Page MenuHomePhabricator

Fix and enforce table prefix usage in columns and indexes in core
Closed, ResolvedPublic

Description

One good thing about having abstract schema is that you can spot issues much easier. One of the database conventions is to have table prefix for all columns and indexes (e.g. logging table has prefix of log_, all columns and index names should start with log_).
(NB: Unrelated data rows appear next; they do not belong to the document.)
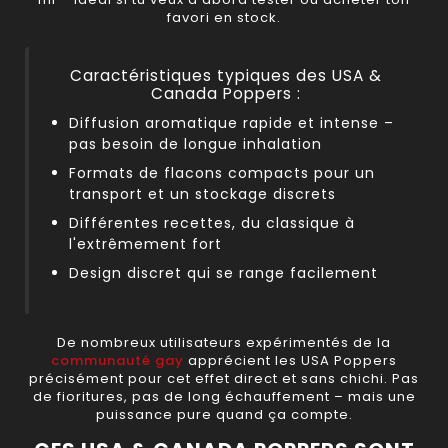
favori en stock.
Caractéristiques typiques des USA &
Canada Poppers :
Diffusion aromatique rapide et intense –
pas besoin de longue inhalation
Formats de flacons compacts pour un
transport et un stockage discrets
Différentes recettes, du classique à
l'extrêmement fort
Design discret qui se range facilement
De nombreux utilisateurs expérimentés de la
communauté gay
apprécient les USA Poppers
précisément pour cet effet direct et sans chichi. Pas
de fioritures, pas de long échauffement – mais une
puissance pure quand ça compte.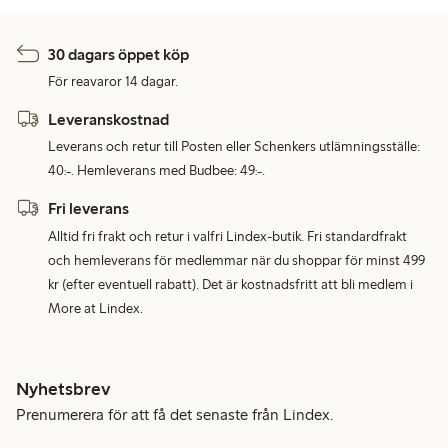
30 dagars öppet köp
För reavaror 14 dagar.
Leveranskostnad
Leverans och retur till Posten eller Schenkers utlämningsställe:
40:-. Hemleverans med Budbee: 49:-.
Fri leverans
Alltid fri frakt och retur i valfri Lindex-butik. Fri standardfrakt
och hemleverans för medlemmar när du shoppar för minst 499
kr (efter eventuell rabatt). Det är kostnadsfritt att bli medlem i
More at Lindex.
Nyhetsbrev
Prenumerera för att få det senaste från Lindex.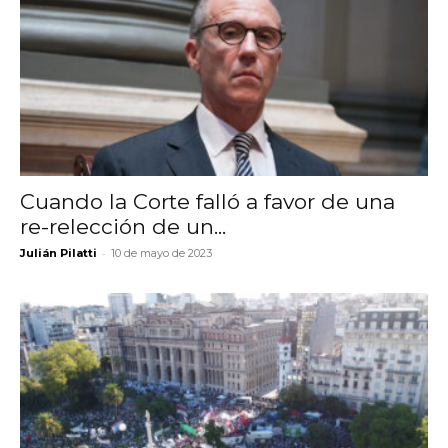
Cuando la Corte falló a favor de una
re-relección de un...
-
Julián Pilatti
10 de mayo de 2023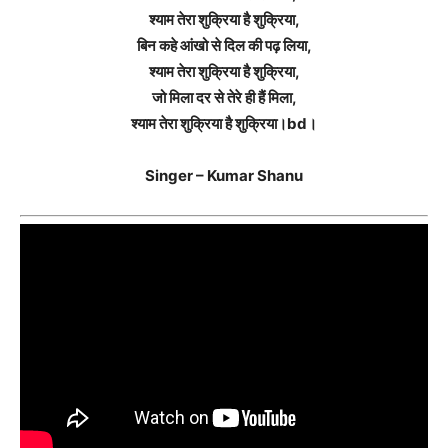
श्याम तेरा शुक्रिया है शुक्रिया,
बिन कहे आंखो से दिल की पढ़ लिया,
श्याम तेरा शुक्रिया है शुक्रिया,
जो मिला दर से तेरे ही हैं मिला,
श्याम तेरा शुक्रिया है शुक्रिया।bd।
Singer – Kumar Shanu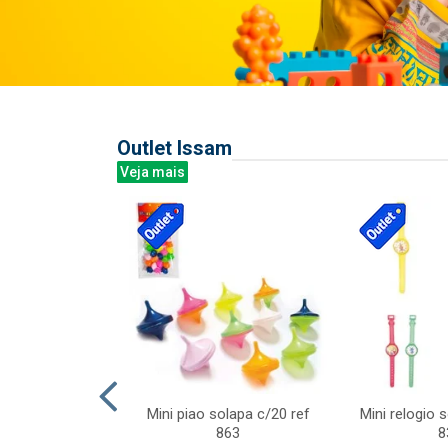
Outlet Issam
Veja mais
last c/div
Mini piao solapa c/20 ref
Mini relogio 
m ursinhos sor
863
8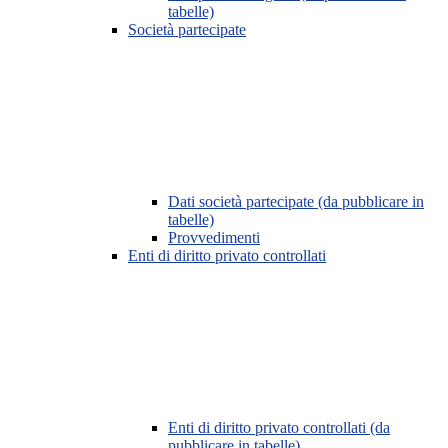
tabelle)
Società partecipate
Dati società partecipate (da pubblicare in
tabelle)
Provvedimenti
Enti di diritto privato controllati
Enti di diritto privato controllati (da
pubblicare in tabelle)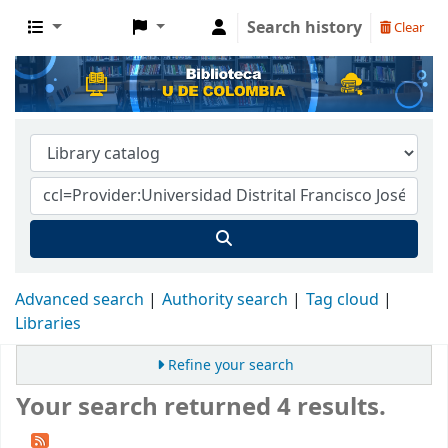
Search history
Clear
Advanced search
Authority search
Tag cloud
Libraries
Refine your search
Your search returned 4 results.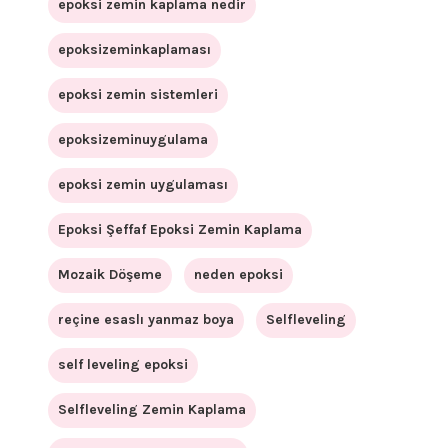
epoksi zemin kaplama nedir
epoksizeminkaplaması
epoksi zemin sistemleri
epoksizeminuygulama
epoksi zemin uygulaması
Epoksi Şeffaf Epoksi Zemin Kaplama
Mozaik Döşeme
neden epoksi
reçine esaslı yanmaz boya
Selfleveling
self leveling epoksi
Selfleveling Zemin Kaplama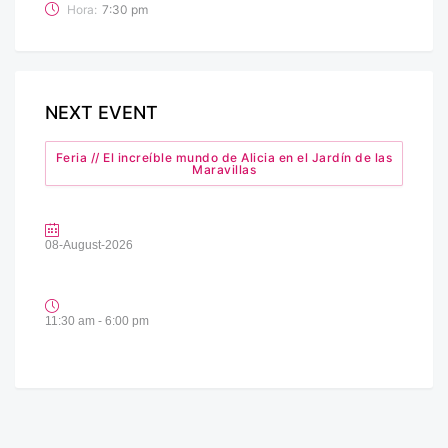
Hora:
7:30 pm
NEXT EVENT
Feria // El increíble mundo de Alicia en el Jardín de las
Maravillas
08-August-2026
11:30 am - 6:00 pm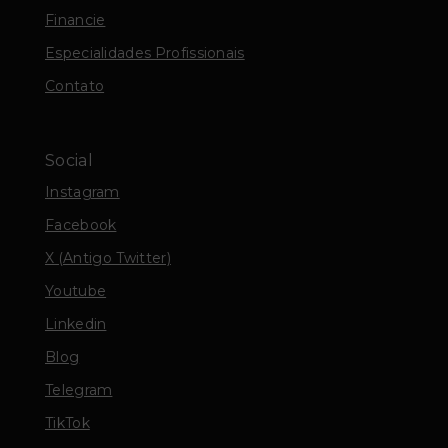
Financie
Especialidades Profissionais
Contato
Social
Instagram
Facebook
X (Antigo Twitter)
Youtube
Linkedin
Blog
Telegram
TikTok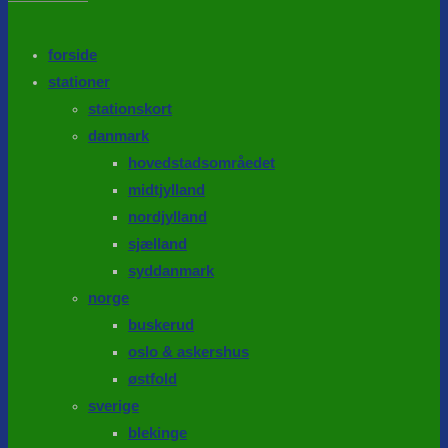
the
search
SEARCH
panel.
forside
stationer
stationskort
danmark
hovedstadsområedet
midtjylland
nordjylland
sjælland
syddanmark
norge
buskerud
oslo & askershus
østfold
sverige
blekinge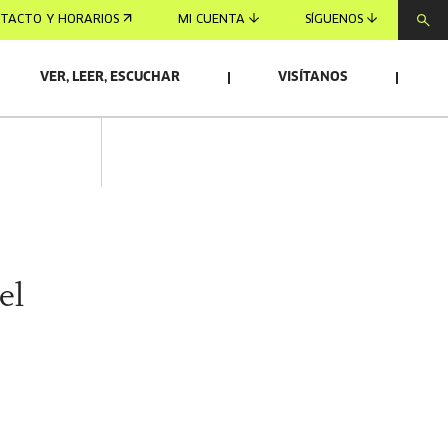
TACTO Y HORARIOS
MI CUENTA
SÍGUENOS
VER, LEER, ESCUCHAR
VISÍTANOS
el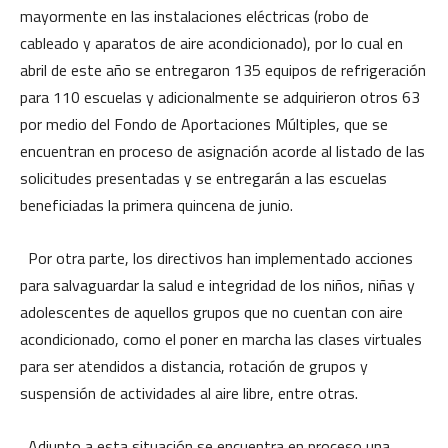
mayormente en las instalaciones eléctricas (robo de
cableado y aparatos de aire acondicionado), por lo cual en
abril de este año se entregaron 135 equipos de refrigeración
para 110 escuelas y adicionalmente se adquirieron otros 63
por medio del Fondo de Aportaciones Múltiples, que se
encuentran en proceso de asignación acorde al listado de las
solicitudes presentadas y se entregarán a las escuelas
beneficiadas la primera quincena de junio.
Por otra parte, los directivos han implementado acciones
para salvaguardar la salud e integridad de los niños, niñas y
adolescentes de aquellos grupos que no cuentan con aire
acondicionado, como el poner en marcha las clases virtuales
para ser atendidos a distancia, rotación de grupos y
suspensión de actividades al aire libre, entre otras.
Adjunto a esta situación se encuentra en proceso una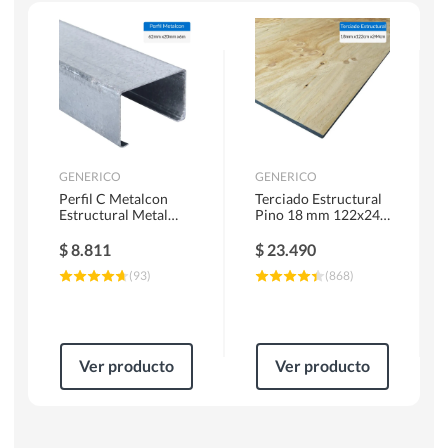
Escaleras
Soldadoras
Herramientas Manuales
Sierras Circulares
GENERICO
GENERICO
Perfil C Metalcon
Terciado Estructural
Estructural Metal
Pino 18 mm 122x244
62x20x0.85 mm 6 m
cm
$
8.811
$
23.490
(
93
)
(
868
)
Ver producto
Ver producto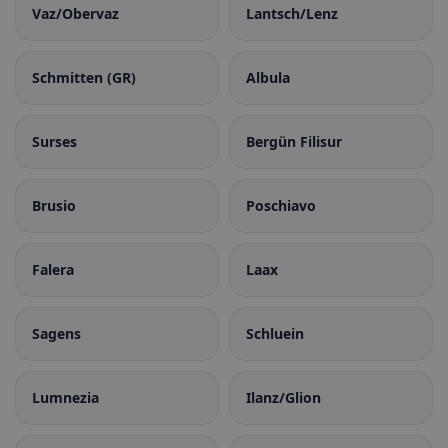
Vaz/Obervaz
Lantsch/Lenz
Schmitten (GR)
Albula
Surses
Bergün Filisur
Brusio
Poschiavo
Falera
Laax
Sagens
Schluein
Lumnezia
Ilanz/Glion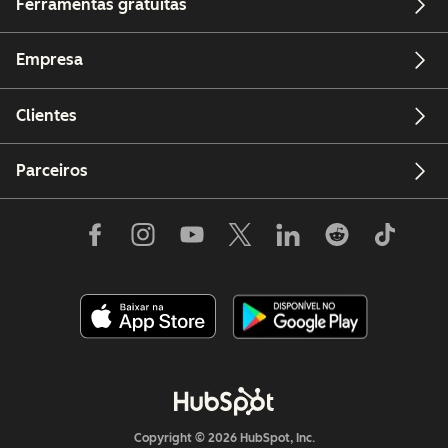
Ferramentas gratuitas
Empresa
Clientes
Parceiros
Copyright © 2026 HubSpot, Inc.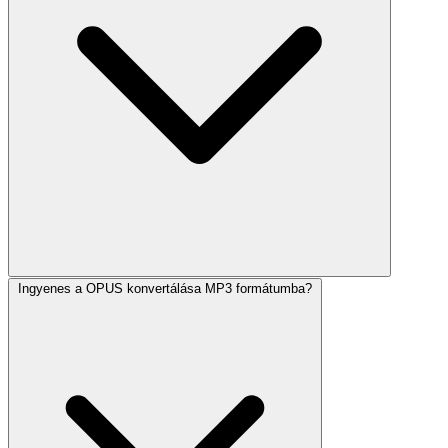
Ingyenes a OPUS konvertálása MP3 formátumba?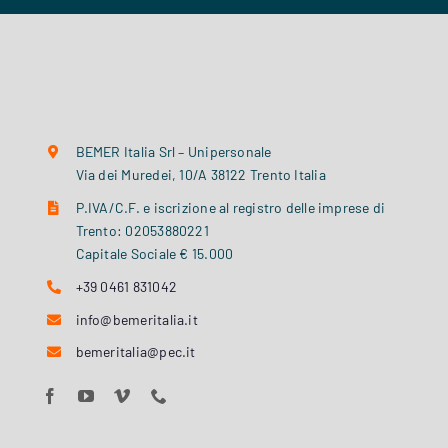
BEMER Italia Srl – Unipersonale
Via dei Muredei, 10/A 38122 Trento Italia
P.IVA/C.F. e iscrizione al registro delle imprese di
Trento: 02053880221
Capitale Sociale € 15.000
+39 0461 831042
info@bemeritalia.it
bemeritalia@pec.it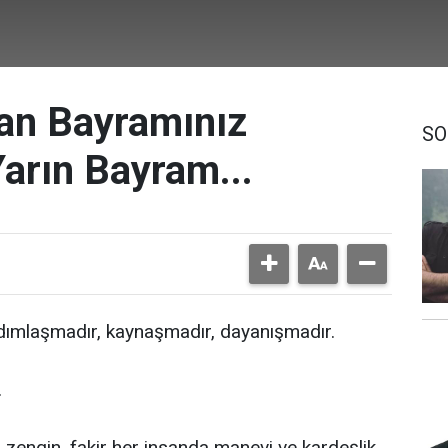
an Bayramınız
SO
arın Bayram...
rdımlaşmadır, kaynaşmadır, dayanışmadır.
.
 zengin, fakir her insanda manevi ve kardeşlik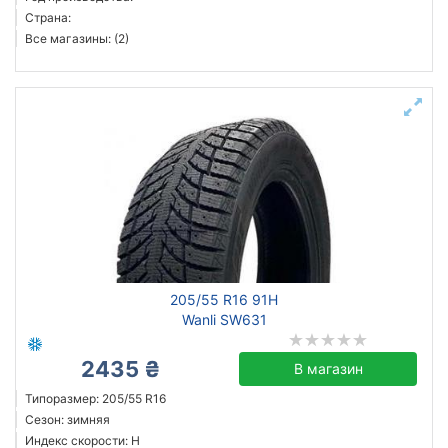
Страна:
Все магазины: (2)
205/55 R16 91H
Wanli SW631
2435 ₴
В магазин
Типоразмер: 205/55 R16
Сезон: зимняя
Индекс скорости: H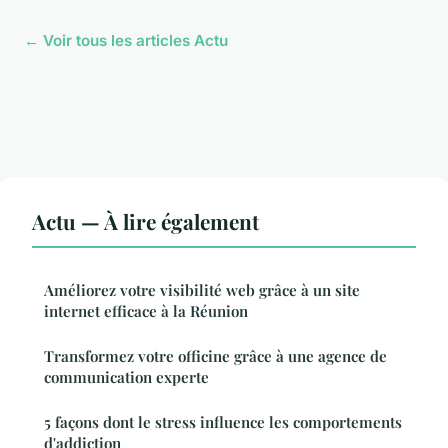
← Voir tous les articles Actu
Actu — À lire également
Améliorez votre visibilité web grâce à un site
internet efficace à la Réunion
Transformez votre officine grâce à une agence de
communication experte
5 façons dont le stress influence les comportements
d'addiction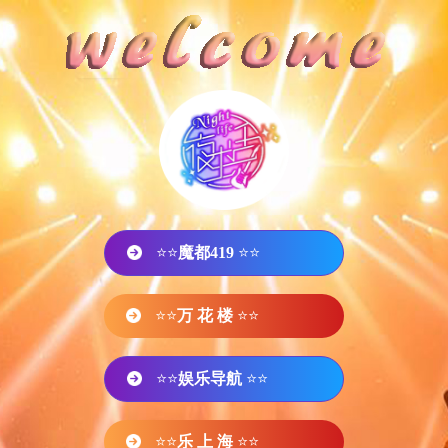
⭐⭐
魔都419
⭐⭐
⭐⭐
万 花 楼
⭐⭐
⭐⭐
娱乐导航
⭐⭐
⭐⭐
乐 上 海
⭐⭐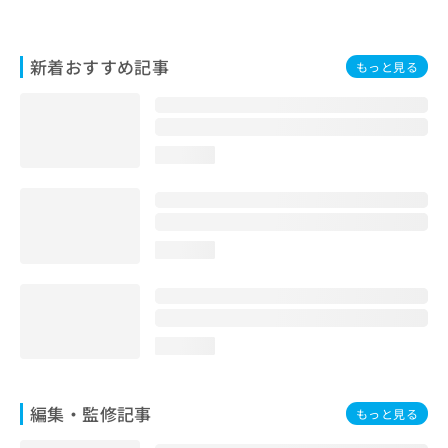
お
問
い
新着おすすめ記事
もっと見る
合
わ
せ
は
こ
loading...
ち
ら
loading...
loading...
編集・監修記事
もっと見る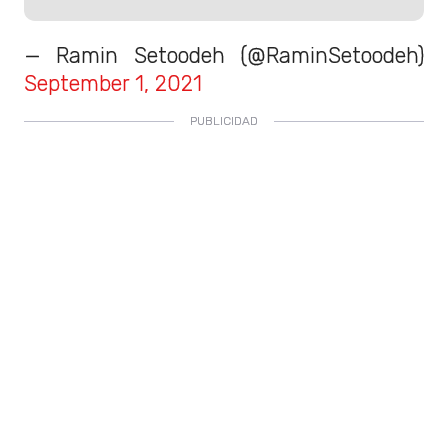
— Ramin Setoodeh (@RaminSetoodeh)
September 1, 2021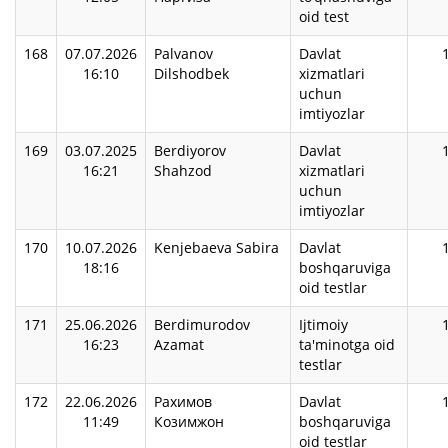
oid test
168
07.07.2026
Palvanov
Davlat
16:10
Dilshodbek
xizmatlari
uchun
imtiyozlar
169
03.07.2025
Berdiyorov
Davlat
16:21
Shahzod
xizmatlari
uchun
imtiyozlar
170
10.07.2026
Kenjebaeva Sabira
Davlat
18:16
boshqaruviga
oid testlar
171
25.06.2026
Berdimurodov
Ijtimoiy
16:23
Azamat
ta'minotga oid
testlar
172
22.06.2026
Рахимов
Davlat
11:49
Козимжон
boshqaruviga
oid testlar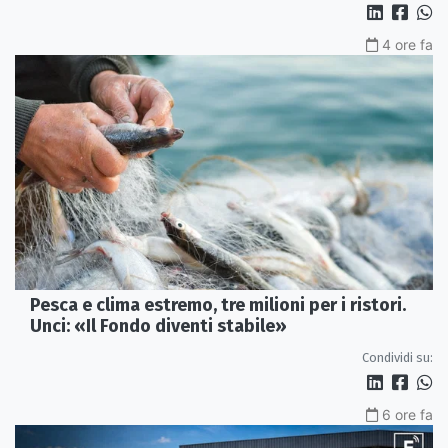
4 ore fa
Pesca e clima estremo, tre milioni per i ristori.
Unci: «Il Fondo diventi stabile»
Condividi su:
6 ore fa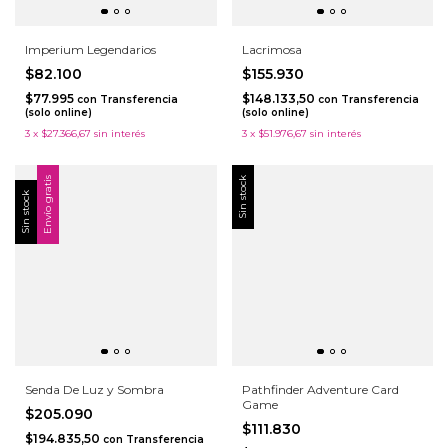
Imperium Legendarios
Lacrimosa
$82.100
$155.930
$77.995
$148.133,50
con
Transferencia
con
Transferencia
(solo online)
(solo online)
3
x
$27.366,67
sin interés
3
x
$51.976,67
sin interés
Envío gratis
Sin stock
Sin stock
Senda De Luz y Sombra
Pathfinder Adventure Card
Game
$205.090
$111.830
$194.835,50
con
Transferencia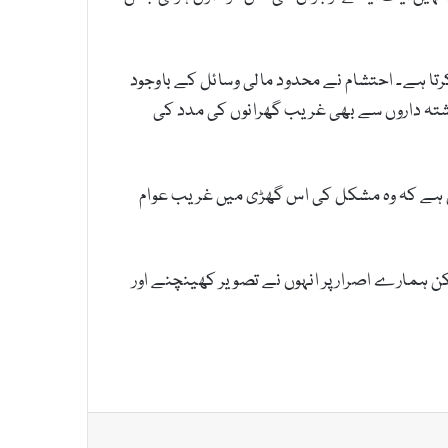
کرتا ہے۔ احتشام نے محدود مالی وسائل کے باوجود
رشتہ داروں سے بھی غریب گھرانوں کی مدد کی
ہے کہ وہ مشکل کی اس گھڑی میں غریب عوام
کن ہمارے اصرار پر انہوں نے تصویر کھینچنے اور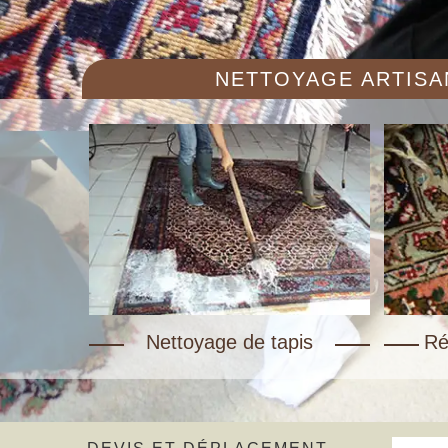
NETTOYAGE ARTISAN
Nettoyage de tapis
Ré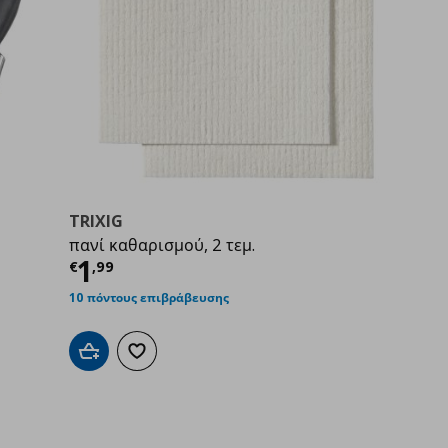
TRIXIG
πανί καθαρισμού, 2 τεμ.
9
Τρέχουσα τιμή
€ 1,99
1
€
,
99
10 πόντους επιβράβευσης
Προσθήκη στο καλάθι
Προσθήκη στα αγαπημένα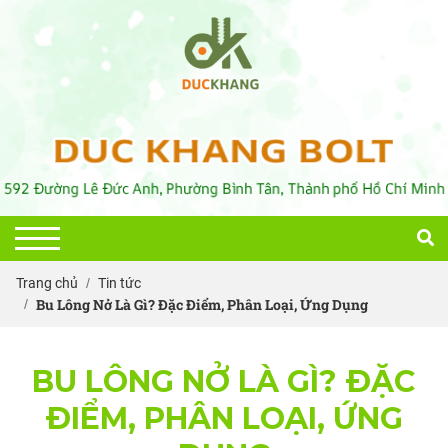
Trang chủ
Tin tức
Bu Lông Nở Là Gì? Đặc Điểm, Phân Loại, Ứng Dụng
BU LÔNG NỞ LÀ GÌ? ĐẶC
ĐIỂM, PHÂN LOẠI, ỨNG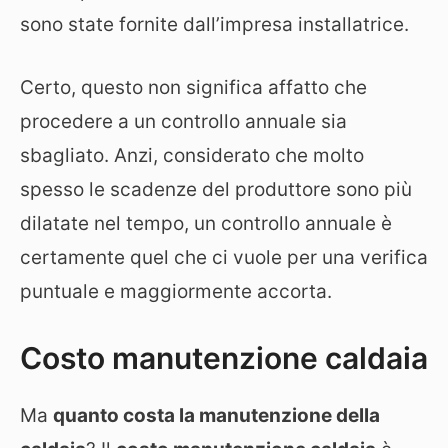
sono state fornite dall’impresa installatrice.
Certo, questo non significa affatto che
procedere a un controllo annuale sia
sbagliato. Anzi, considerato che molto
spesso le scadenze del produttore sono più
dilatate nel tempo, un controllo annuale è
certamente quel che ci vuole per una verifica
puntuale e maggiormente accorta.
Costo manutenzione caldaia
Ma
quanto costa la manutenzione della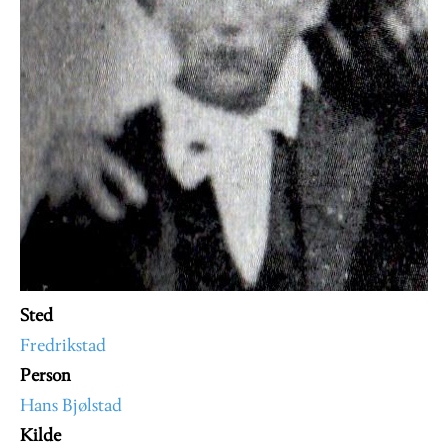
Sted
Fredrikstad
Person
Hans Bjølstad
Kilde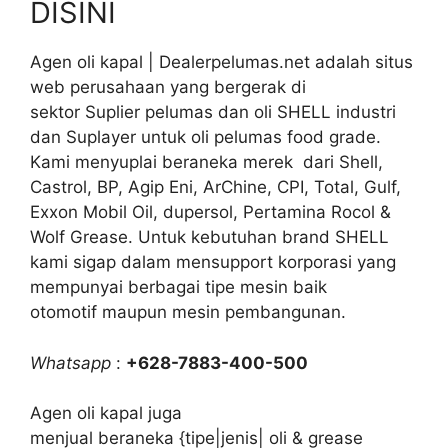
DISINI
Agen oli kapal | Dealerpelumas.net adalah situs
web perusahaan yang bergerak di
sektor Suplier pelumas dan oli SHELL industri
dan Suplayer untuk oli pelumas food grade.
Kami menyuplai beraneka merek dari Shell,
Castrol, BP, Agip Eni, ArChine, CPI, Total, Gulf,
Exxon Mobil Oil, dupersol, Pertamina Rocol &
Wolf Grease. Untuk kebutuhan brand SHELL
kami sigap dalam mensupport korporasi yang
mempunyai berbagai tipe mesin baik
otomotif maupun mesin pembangunan.
Whatsapp
:
+628-7883-400-500
Agen oli kapal juga
menjual beraneka {tipe|jenis| oli & grease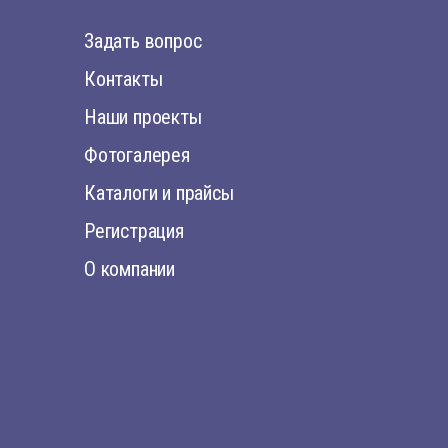
Задать вопрос
Контакты
Наши проекты
Фотогалерея
Каталоги и прайсы
Регистрация
О компании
Given that 80% of tables are migrated to abstract schema, I quickly wrote this python script to check:

import json
with open('/var/lib/mediawiki/maintenance/tables.json', 'r') as f:
    tables = json.loads(f.read())
for table in tables:
    prefixes = []
    for column in table.get('columns', []):
        if 'name' in column:
            prefixes.append(column['name'].split('_')[0])
    for index in table.get('indexes', []):
        if 'name' in index:
            prefixes.append(index['name'].split('_')[0])
    if len(set(prefixes)) != 1:
        print(table['name'], prefixes)

And the result is these tables:

  • site_identifiers ['si', 'si', 'si', 'site', 'site']
  • user_properties ['up', 'up', 'up', 'user']
  • sites ['site', 'site', 'site', 'site', 'site', 'site', 'site', 'site', 'site', 'site', 'site', 'sites', 'sites', 'sites', 'sites', 'sites', 'sites', 'sites', 'sites']
  • user_newtalk ['user', 'user', 'user', 'un', 'un']
  • revision_actor_temp ['revactor', 'revactor', 'revactor', 'revactor', 'revactor', 'actor', 'page']
  • change_tag ['ct', 'ct', 'ct', 'ct', 'ct', 'ct', 'change', 'change', 'change', 'change']
  • page ['page', 'page', 'page', ' page', 'page', 'page', 'page', 'page', 'page', 'page', 'page', 'page', 'page', 'name', 'page', 'page', 'page']
  • objectcache ['keyname', 'value', 'exptime', 'exptime']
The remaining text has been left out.